« Apprendre et enquêter » au lycée de Timburbrou

Pendant l’année scolaire, chaque élève étudie et approfondit un sujet concernant l’un des pays dont il ou elle étudie la langue. À la fin de l’année scolaire, il ou elle se rend sur place et enquête.

Conçu par l’université d’Islande, au début des années 2000, le dispositif « Að læra og rannsaka », (Apprendre et Enquêter, en français), s’est acclimaté sans difficulté à Timburbrou.

Nous sommes un établissement particulier, nous dit Luisa Diarnet, proviseure. Nous n’avons pas de seconde et, dans le secondaire, nous avons des classes technologiques uniquement. Le plus gros de nos effectifs est constitué par des étudiants de BTS, dont une section de journalisme. L’initiative de madame Björnsdottir nous a tout de suite emballés. D’abord, parce qu’on la trouvait très intéressante, mais aussi, je ne vous le cache pas, parce que nous y avons vu l’opportunité de faire parler en bien de nous.

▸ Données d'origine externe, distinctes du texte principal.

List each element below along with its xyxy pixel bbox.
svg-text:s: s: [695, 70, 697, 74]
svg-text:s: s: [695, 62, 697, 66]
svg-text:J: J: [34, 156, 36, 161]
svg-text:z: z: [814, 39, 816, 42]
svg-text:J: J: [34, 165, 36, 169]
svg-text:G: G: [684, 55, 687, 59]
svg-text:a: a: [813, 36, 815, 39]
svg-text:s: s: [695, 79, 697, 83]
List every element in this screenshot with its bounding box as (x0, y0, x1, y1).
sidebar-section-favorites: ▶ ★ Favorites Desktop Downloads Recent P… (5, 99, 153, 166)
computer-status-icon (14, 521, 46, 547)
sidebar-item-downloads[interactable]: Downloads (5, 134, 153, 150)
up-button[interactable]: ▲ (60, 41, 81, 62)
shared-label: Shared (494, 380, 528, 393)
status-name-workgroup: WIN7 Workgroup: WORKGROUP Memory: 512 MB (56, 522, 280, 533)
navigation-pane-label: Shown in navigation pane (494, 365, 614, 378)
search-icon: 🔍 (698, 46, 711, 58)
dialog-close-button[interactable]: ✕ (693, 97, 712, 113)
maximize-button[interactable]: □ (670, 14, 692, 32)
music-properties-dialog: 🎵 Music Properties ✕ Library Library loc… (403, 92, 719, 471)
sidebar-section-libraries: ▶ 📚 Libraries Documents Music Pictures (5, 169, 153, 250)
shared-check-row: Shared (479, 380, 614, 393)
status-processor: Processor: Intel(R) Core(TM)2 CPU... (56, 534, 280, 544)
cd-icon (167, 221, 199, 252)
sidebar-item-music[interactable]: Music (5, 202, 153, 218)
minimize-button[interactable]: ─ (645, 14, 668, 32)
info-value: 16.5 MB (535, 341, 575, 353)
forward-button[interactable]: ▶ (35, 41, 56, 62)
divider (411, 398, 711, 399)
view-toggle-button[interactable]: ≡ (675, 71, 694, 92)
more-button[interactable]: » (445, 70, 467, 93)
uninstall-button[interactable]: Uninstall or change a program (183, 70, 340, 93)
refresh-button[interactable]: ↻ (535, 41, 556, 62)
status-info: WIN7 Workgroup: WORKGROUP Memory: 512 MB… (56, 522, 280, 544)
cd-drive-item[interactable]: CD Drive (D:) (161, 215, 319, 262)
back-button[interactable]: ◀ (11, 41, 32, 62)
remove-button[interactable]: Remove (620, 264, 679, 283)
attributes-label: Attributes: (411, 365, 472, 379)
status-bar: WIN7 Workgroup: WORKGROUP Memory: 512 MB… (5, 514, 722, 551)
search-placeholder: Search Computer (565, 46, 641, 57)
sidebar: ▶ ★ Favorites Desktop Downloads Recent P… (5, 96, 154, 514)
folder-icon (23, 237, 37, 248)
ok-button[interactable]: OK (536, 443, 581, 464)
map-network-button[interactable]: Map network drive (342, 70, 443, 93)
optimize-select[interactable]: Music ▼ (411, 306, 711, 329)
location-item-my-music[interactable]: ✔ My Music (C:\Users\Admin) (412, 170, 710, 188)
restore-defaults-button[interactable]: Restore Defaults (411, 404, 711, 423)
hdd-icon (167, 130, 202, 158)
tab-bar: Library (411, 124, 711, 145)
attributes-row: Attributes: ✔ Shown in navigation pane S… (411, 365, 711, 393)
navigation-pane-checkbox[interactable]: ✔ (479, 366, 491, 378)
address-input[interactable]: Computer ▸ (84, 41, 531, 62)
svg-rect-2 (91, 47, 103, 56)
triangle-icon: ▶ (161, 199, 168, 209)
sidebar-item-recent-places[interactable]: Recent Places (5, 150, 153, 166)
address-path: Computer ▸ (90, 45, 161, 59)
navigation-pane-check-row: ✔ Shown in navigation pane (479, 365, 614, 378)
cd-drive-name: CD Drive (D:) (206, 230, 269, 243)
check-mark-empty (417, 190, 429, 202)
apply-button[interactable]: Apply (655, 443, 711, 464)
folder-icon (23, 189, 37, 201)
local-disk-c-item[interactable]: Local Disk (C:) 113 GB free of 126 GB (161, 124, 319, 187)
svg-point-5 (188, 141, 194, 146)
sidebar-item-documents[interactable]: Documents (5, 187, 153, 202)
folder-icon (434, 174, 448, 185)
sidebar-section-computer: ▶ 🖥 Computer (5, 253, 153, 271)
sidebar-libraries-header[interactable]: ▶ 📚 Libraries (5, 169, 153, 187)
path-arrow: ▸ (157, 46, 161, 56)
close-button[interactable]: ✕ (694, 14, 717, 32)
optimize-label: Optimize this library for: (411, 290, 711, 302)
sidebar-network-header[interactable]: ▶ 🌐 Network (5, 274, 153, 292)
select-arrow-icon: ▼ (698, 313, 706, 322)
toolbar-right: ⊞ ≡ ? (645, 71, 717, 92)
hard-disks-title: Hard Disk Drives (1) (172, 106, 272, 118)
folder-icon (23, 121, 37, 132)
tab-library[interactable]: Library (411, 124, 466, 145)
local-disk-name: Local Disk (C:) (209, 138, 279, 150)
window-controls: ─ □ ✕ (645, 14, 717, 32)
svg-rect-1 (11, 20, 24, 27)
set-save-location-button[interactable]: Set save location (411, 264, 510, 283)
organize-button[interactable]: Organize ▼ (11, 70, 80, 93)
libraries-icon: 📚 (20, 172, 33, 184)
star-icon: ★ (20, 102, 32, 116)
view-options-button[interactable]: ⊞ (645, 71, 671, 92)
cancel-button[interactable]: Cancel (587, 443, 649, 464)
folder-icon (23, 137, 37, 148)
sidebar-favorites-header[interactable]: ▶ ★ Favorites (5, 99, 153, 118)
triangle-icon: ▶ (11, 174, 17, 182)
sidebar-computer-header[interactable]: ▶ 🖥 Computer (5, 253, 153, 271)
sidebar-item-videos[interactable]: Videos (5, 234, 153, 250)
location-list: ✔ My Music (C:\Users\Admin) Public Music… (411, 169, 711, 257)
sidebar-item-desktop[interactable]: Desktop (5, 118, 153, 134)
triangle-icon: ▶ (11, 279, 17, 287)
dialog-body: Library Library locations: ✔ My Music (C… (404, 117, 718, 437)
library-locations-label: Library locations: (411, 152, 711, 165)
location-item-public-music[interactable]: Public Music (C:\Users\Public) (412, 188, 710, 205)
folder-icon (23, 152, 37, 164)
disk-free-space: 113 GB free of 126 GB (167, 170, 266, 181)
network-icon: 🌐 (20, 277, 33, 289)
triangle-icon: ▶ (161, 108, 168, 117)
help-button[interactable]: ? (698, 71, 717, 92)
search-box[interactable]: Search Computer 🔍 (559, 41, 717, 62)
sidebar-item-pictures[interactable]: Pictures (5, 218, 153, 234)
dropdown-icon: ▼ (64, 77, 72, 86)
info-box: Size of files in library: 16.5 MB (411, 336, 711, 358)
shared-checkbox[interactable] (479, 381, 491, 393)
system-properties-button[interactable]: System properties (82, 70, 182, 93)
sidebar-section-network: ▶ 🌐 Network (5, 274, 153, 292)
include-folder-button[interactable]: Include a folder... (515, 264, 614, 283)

Madame Björnsdottir, mère d’élève du lycée de Timburbrou et islandaise, avait soufflé l’idée de cette initiative, dont elle-même, avait bénéficié dans son pays d’origine.

Nous, on était quatre, dit Pierre. Louna et Marie sont allées en Colombie. Azzam et moi sommes allés en Espagne, à Madrid.

Au départ, poursuit Azzam, c’était un projet de Louna et de Marie. Elles avaient décidé d’enquêter sur la brusque décision de l’éditeur de « Costa Nostra« , un livre d’une journaliste colombienne, Laura Ardila, de renoncer à la publication de cette enquête qui portait sur les pratiques douteuses du puissant clan des Char, implanté dans la région Caraïbe de ce pays. Très vite, elles se sont aperçues que l’affaire avait des ramifications en Espagne, car l’éditeur initial du livre d’Ardila était la multinationale espagnole Planeta. Pierre et moi étions partis sur un autre sujet, mais on n’arrivait pas à avancer. Elles nous ont convaincus de les rejoindre.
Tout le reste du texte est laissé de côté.